Вот почему «Обитель», «как ни крути, не большой русский роман» (Анна Наринская) [29] . Прилепин написал книгу не столько большую, сколько бесконечно наращиваемую. Круг его повествования безгранично вместителен, эпизодов и островов могло быть пройдено больше и меньше, все равно: роману нечего прибавить к нашему знанию о прошлом, кроме того, что оно было. И если давать Прилепину премию, то скорее имени Михалкова: за экскурсию для юношества, которое не слишком будет скучать (героя ушлют) и не слишком будет мучиться (героя выручат), обходя Соловки вслед за сверстником-гидом.
29
Наринская А. Роман Прилепина, который написал Прилепин. – «Коммерсантъ», 18.04.2014.
Неполнота исторического высказывания в «Обители» особенно ясна в сопоставлении с романом Никитина. Поклонникам Прилепина такое сравнение может показаться кощунственным – киевский Парк Победы, возникший, как свидетельствует Никитин, на месте недоосушенного болота, сам по себе не может сообщить действию того масштаба, какой возможен на богатом историей и природой Соловецком архипелаге. Так-то так, но речь мы ведем о масштабе не истории – а повествования. Роман Алексея Никитина «Victory park» – убедительное подтверждение того, что большие книги не складываются автоматически из крупных составляющих. То, что само по себе велико, рассеивает художественную волю, а вот малые очаги истории подогревают авторский азарт. Так и вышло, что «Обитель» – дурашливый роман о большом страдании. А «Victory park» – трагедия о дураках, не заметивших наступления большой истории.
Сопротивление материалу, диссонанс с данностью – и метод, и идея романа Никитина. Летняя киевская истома, разлитая по роману, и есть образное выражение исторической данности, в которой сладко залипать: медово застывшее, как в мандельштамовской Тавриде, время восьмидесятых. По сонно цветущему городу принимается кружить юный герой, озабоченный подарком на день рождения безбашенной подружке. У Никитина хороши эти мелкие движки рока: парень за тапки, фарцовщик за нож, ментура за наркоту, афганцы за знамя – и в финале мы, вместе с героями недоумевая, как до такого дошло, изумленно провожаем взглядами отряд новых революционеров, прущих на советские танки с именем Ленина на устах.

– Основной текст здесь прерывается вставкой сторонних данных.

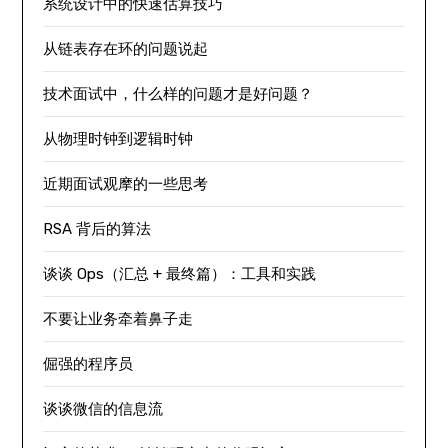
系统设计中的快速估算技巧
从链表存在环的问题说起
技术面试中，什么样的问题才是好问题？
从物理时钟到逻辑时钟
近期面试观摩的一些思考
RSA 背后的算法
谈谈 Ops（汇总 + 最终篇）：工具和实践
不要让业务牵着鼻子走
倔强的程序员
谈谈微信的信息流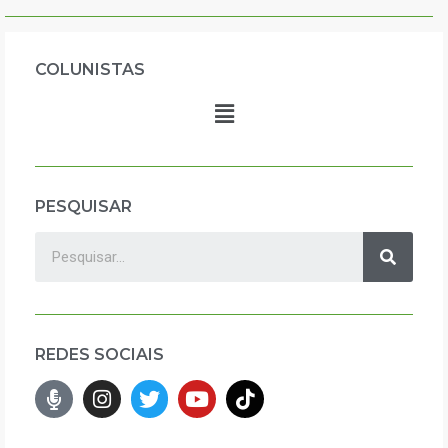
COLUNISTAS
PESQUISAR
REDES SOCIAIS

В отличие от центростремительной «Обители», роман Никитина образуют линии разбегающиеся. Он не о вечном прошлом написан, а о том, как, едва люди уверились, что прошлое вечно, оно и закончилось. Это роман о сдвиге – эпохальной перемене, предчувствуемой на локальном, парковом уровне: в смене власти временщиков, достигших, казалось, «абсолютной» власти над Парком Победы, где
Роман Никитина вроде как откликается роману Прилепина: показывает Эйхманиса рассевшимся в многих лицах барствовать по учреждениям, а пацана – борющимся уже не столько за выживание, сколько за дело жизни. «Ну что мы можем сделать с нашей страной и ее умонепостигаемыми порядками?» – главный герой Никитина как будто разделяет суждения Прилепина о неизменности и потому этакой природосообразности беспредела. Но смена порядка подступает, и единственное, благодаря чему герои романа окажутся хоть как-то к ней подготовлены, окрепло в них наперекор воспитавшему их имперскому времени. Та самая, из романа Минаева, воля к «неизвестности» в романе Никитина получает чувственное воплощение: не только в образах борца за права советских шахтеров, упеченного в психушку, или производителя полиамидной нити, подпольно обеспечившего ателье тканями, а подчиненных осмысленным трудом, но и в обаянии безбашенной Ирки, которую по жизни «несло».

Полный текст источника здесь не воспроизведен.